“In elementary school, on the days my family couldn’t make it to church, I’d write a sermon, wrangle everyone into the living room, and lead a service,” laughs Leah Wise, a Houston-based Episcopal priest who also runs the ethical fashion blog StyleWise. Here, Leah shares five everyday looks…
“Growing up, my family attended a fundamental evangelical church. It always felt like a safe place, but as I got older, I started noticing the sexism and homophobia. By my mid 20s, I was tired of being in an environment that only heard only male voices. So, I stopped going. A year later, my husband and I visited an Episcopal church with a female pastor. Seeing her up there ignited my desire to serve in ministry. Today, I’m an ordained priest and the curate at Grace Episcopal Church in Houston.”

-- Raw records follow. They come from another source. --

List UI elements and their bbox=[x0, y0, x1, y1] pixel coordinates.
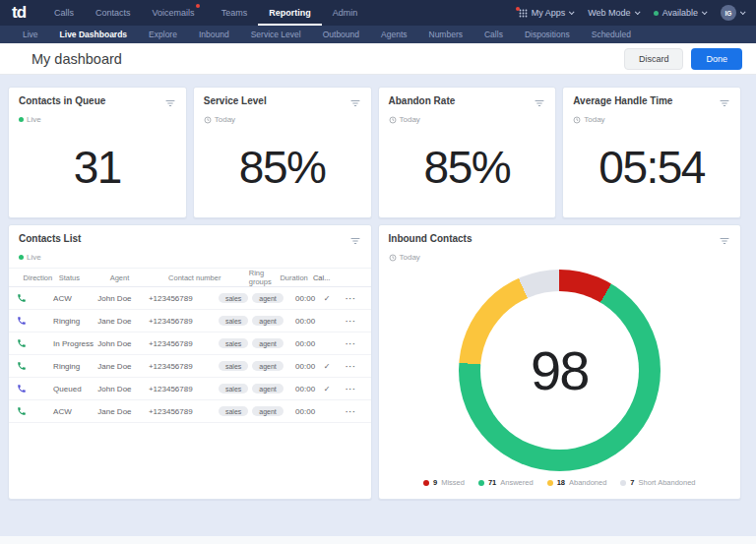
col-agent[interactable]: Agent bbox=[110, 273, 168, 282]
row-more-icon[interactable]: ··· bbox=[339, 362, 362, 371]
my-apps-menu[interactable]: My Apps bbox=[519, 8, 574, 18]
top-navbar: td Calls Contacts Voicemails Teams Repor… bbox=[0, 0, 756, 26]
status-cell: ACW bbox=[53, 407, 97, 416]
filter-icon[interactable] bbox=[349, 233, 361, 251]
topnav-right: My Apps Web Mode Available IG bbox=[519, 5, 744, 21]
clock-icon bbox=[204, 116, 212, 124]
status-cell: In Progress bbox=[53, 339, 97, 348]
chevron-down-icon bbox=[702, 9, 708, 15]
nav-item-contacts[interactable]: Contacts bbox=[85, 0, 142, 26]
call-direction-icon bbox=[17, 361, 53, 371]
col-status[interactable]: Status bbox=[59, 273, 110, 282]
status-cell: Ringing bbox=[53, 317, 97, 326]
user-menu[interactable]: IG bbox=[721, 5, 744, 21]
agent-cell: John Doe bbox=[97, 339, 149, 348]
col-direction[interactable]: Direction bbox=[17, 273, 59, 282]
row-more-icon[interactable]: ··· bbox=[339, 294, 362, 303]
table-row[interactable]: Queued John Doe +123456789 salesagent 00… bbox=[9, 378, 371, 400]
donut-chart[interactable]: 98 bbox=[459, 270, 661, 471]
apps-grid-icon bbox=[519, 9, 528, 18]
row-more-icon[interactable]: ··· bbox=[339, 317, 362, 326]
nav-item-voicemails[interactable]: Voicemails bbox=[142, 0, 211, 26]
contact-number-cell: +123456789 bbox=[149, 317, 219, 326]
call-direction-icon bbox=[17, 316, 53, 326]
ring-group-tag: agent bbox=[252, 316, 284, 326]
subnav-outbound[interactable]: Outbound bbox=[312, 26, 370, 43]
table-row[interactable]: In Progress John Doe +123456789 salesage… bbox=[9, 332, 371, 355]
table-row[interactable]: Ringing Jane Doe +123456789 salesagent 0… bbox=[9, 355, 371, 378]
filter-icon[interactable] bbox=[164, 95, 176, 113]
app-logo[interactable]: td bbox=[12, 3, 26, 23]
contact-number-cell: +123456789 bbox=[149, 294, 219, 303]
filter-icon[interactable] bbox=[719, 233, 730, 251]
table-row[interactable]: ACW John Doe +123456789 salesagent 00:00… bbox=[9, 287, 371, 310]
subnav-calls[interactable]: Calls bbox=[473, 26, 514, 43]
widget-title: Inbound Contacts bbox=[389, 233, 472, 244]
chevron-down-icon bbox=[635, 9, 641, 15]
donut-hole: 98 bbox=[480, 291, 639, 450]
subnav-explore[interactable]: Explore bbox=[138, 26, 188, 43]
done-button[interactable]: Done bbox=[691, 48, 742, 70]
ring-group-tag: sales bbox=[219, 293, 248, 303]
agent-cell: John Doe bbox=[97, 294, 149, 303]
nav-item-reporting[interactable]: Reporting bbox=[258, 0, 322, 26]
widget-contacts-list: Contacts List Live Direction Status Agen… bbox=[8, 224, 372, 500]
col-ring-groups[interactable]: Ring groups bbox=[249, 269, 272, 286]
legend-short-abandoned[interactable]: 7 Short Abandoned bbox=[620, 478, 695, 487]
filter-icon[interactable] bbox=[719, 95, 730, 113]
subnav-service-level[interactable]: Service Level bbox=[240, 26, 312, 43]
subnav-inbound[interactable]: Inbound bbox=[188, 26, 240, 43]
contact-number-cell: +123456789 bbox=[149, 362, 219, 371]
widget-scope: Today bbox=[573, 115, 730, 124]
widget-title: Service Level bbox=[204, 95, 267, 106]
legend-abandoned[interactable]: 18 Abandoned bbox=[547, 478, 607, 487]
contact-number-cell: +123456789 bbox=[149, 407, 219, 416]
legend-missed[interactable]: 9 Missed bbox=[423, 478, 465, 487]
subnav-agents[interactable]: Agents bbox=[370, 26, 417, 43]
chart-area: 98 bbox=[379, 262, 741, 478]
widget-contacts-in-queue: Contacts in Queue Live 31 bbox=[8, 87, 187, 218]
availability-menu[interactable]: Available bbox=[654, 8, 706, 18]
status-cell: Queued bbox=[53, 385, 97, 393]
web-mode-menu[interactable]: Web Mode bbox=[588, 8, 638, 18]
ring-groups-cell: salesagent bbox=[219, 316, 284, 326]
filter-icon[interactable] bbox=[349, 95, 361, 113]
contacts-table: Direction Status Agent Contact number Ri… bbox=[9, 268, 371, 423]
apps-notification-dot bbox=[516, 7, 520, 11]
duration-cell: 00:00 bbox=[284, 385, 315, 393]
widget-scope: Today bbox=[389, 115, 546, 124]
call-direction-icon bbox=[17, 293, 53, 303]
filter-icon[interactable] bbox=[534, 95, 545, 113]
row-more-icon[interactable]: ··· bbox=[339, 339, 362, 348]
row-more-icon[interactable]: ··· bbox=[339, 407, 362, 416]
legend-answered[interactable]: 71 Answered bbox=[478, 478, 534, 487]
discard-button[interactable]: Discard bbox=[624, 48, 684, 70]
widget-service-level: Service Level Today 85% bbox=[193, 87, 372, 218]
widget-average-handle-time: Average Handle Time Today 05:54 bbox=[562, 87, 741, 218]
table-row[interactable]: ACW Jane Doe +123456789 salesagent 00:00… bbox=[9, 400, 371, 423]
legend-dot bbox=[478, 480, 484, 486]
answered-check-icon: ✓ bbox=[315, 362, 339, 371]
col-contact-number[interactable]: Contact number bbox=[168, 273, 249, 282]
subnav-live-dashboards[interactable]: Live Dashboards bbox=[49, 26, 139, 43]
ring-groups-cell: salesagent bbox=[219, 406, 284, 416]
agent-cell: Jane Doe bbox=[97, 317, 149, 326]
live-dot-icon bbox=[19, 117, 24, 122]
subnav-numbers[interactable]: Numbers bbox=[418, 26, 473, 43]
nav-item-teams[interactable]: Teams bbox=[211, 0, 259, 26]
kpi-value: 05:54 bbox=[598, 141, 705, 194]
ring-group-tag: agent bbox=[252, 338, 284, 348]
nav-item-calls[interactable]: Calls bbox=[43, 0, 85, 26]
col-duration[interactable]: Duration bbox=[272, 273, 308, 282]
table-row[interactable]: Ringing Jane Doe +123456789 salesagent 0… bbox=[9, 310, 371, 332]
subnav-scheduled[interactable]: Scheduled bbox=[581, 26, 642, 43]
subnav-dispositions[interactable]: Dispositions bbox=[514, 26, 581, 43]
ring-group-tag: agent bbox=[252, 406, 284, 416]
kpi-value: 85% bbox=[424, 141, 511, 194]
col-call[interactable]: Cal... bbox=[308, 273, 336, 282]
nav-item-admin[interactable]: Admin bbox=[322, 0, 369, 26]
legend-dot bbox=[423, 480, 429, 486]
subnav-live[interactable]: Live bbox=[12, 26, 49, 43]
row-more-icon[interactable]: ··· bbox=[339, 385, 362, 393]
duration-cell: 00:00 bbox=[284, 362, 315, 371]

“I love Fleabag and think the hot priest discourse is so interesting, because most of the things he did would get him ex-communicated in real life! But it was one of the priest representations in pop culture that felt most accurate to me — warm, accepting. My favorite depiction of a church community is in Lars and the Real Girl. The movie takes place in a small rural Lutheran town, and Ryan Gosling’s character forms a romantic relationship with a sex doll. Instead of ostracizing him, his friends and family respond with empathy and sensitivity.”
“Our church has a day school, and I wear this while leading chapel for the preschoolers. Navy feels softer and more approachable than black. I wear these Crocs — the most comfortable shoes I own — every day except Sunday. One of our church attendants, Celina, a sweet woman in her 90s, always tells us priests ‘Don’t wear open-toed shoes while serving at Sunday service.’ It’s an old-school formality, but I am happy to respect it.”
“A motto we use in our church is ‘God loves you, no exceptions.’ If you’re LGBTQIA+ or an ally, and searching for affirming churches in your area, you can go to gaychurch.org. Look at denominational websites to see if they ordain women and queer people, and if you see diversity in their leadership. If it’s not too much of an anxiety, you could meet with clergy to ask them about the church’s beliefs and values. Or start by watching services online.”
“Years ago, I worked at Hobby Lobby, the chain of craft stores. One day, while unloading merchandise, I noticed ‘handmade’ labels on these little figurines. But the figurines were only $3. Seeing the ‘handmade’ endorsement and low price tag together made me realize that mass-produced goods are sometimes handmade, not pumped out of a machine. And they were being sold for next to nothing. So, what does that mean for the people who made them?”
“I started my blog, StyleWise, so I could meet other people who are interested in changing the fast-fashion system. Not everyone can afford sustainable clothes or has time to thrift, but doing what you can is great, a little at a time. I believe in approaching sustainable living from a place of solidarity. We are exploited by capitalism, and impacted by factors like wage suppression, hiring discrimination, lack of access, and economic recession. So, there’s always a place for empathy in the conversation.”
“I wore this outfit to the Houston Rodeo, when everyone wears their cowboy boots. I’ve always loved cowboy boots but felt like an imposter. When we moved to Texas, though, everyone was so friendly and welcoming. There’s a saying: ‘You weren’t born here but you came just as quick as you could.’ So, as soon as my husband and I settled in, I scoured the thrift stores for some boots.”